The woman herself understood the relationship, as shown in her response: “No one, Lord”—Kyrie; we use that same word when we confess our sins at the beginning of Mass. It’s on the basis of that relationship, established by the briefest of dialogues, between Lord and sinner, redeemer and redeemed, that Jesus is able to forgive her of her sins, and give her a new beginning, and the summons to live a life without sin: “Neither do I condemn you. Go, and from now on do not sin any more.”

To this day, a staggering number of women are still being publicly degraded. So many have their shame exposed for others to see. So many are treated as objects, as tools to be used and then cast aside. I’m speaking specifically about the pandemic of pornography, and the entire culture surrounding this tragedy.

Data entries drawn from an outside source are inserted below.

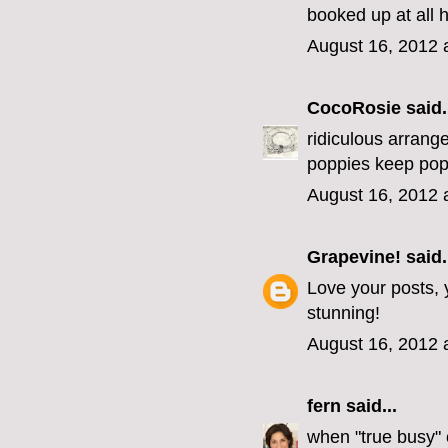
booked up at all h
August 16, 2012 
CocoRosie
said.
ridiculous arrange
poppies keep pop
August 16, 2012 
Grapevine!
said.
Love your posts, y
stunning!
August 16, 2012 
fern
said...
when "true busy"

The statistics surrounding this crisis are devastating, and even secular sources acknowledge the destructive effects it has on society, marriage, and the family. But at the heart of every image is a very real person, someone with an irrevocable dignity. However compromised or marginalized anyone might seem, we can never forget about the redemption that Jesus desires for every single person. He wants every single one of us to stand before him, face to face, seeing eye-to-eye. He wants us to be in right relationship with God and with one another.

In this season of Lent, let us remember the dignity of every single woman, without exception, and pray for the grace and courage to defend that dignity, in the eyes of our community and of our world.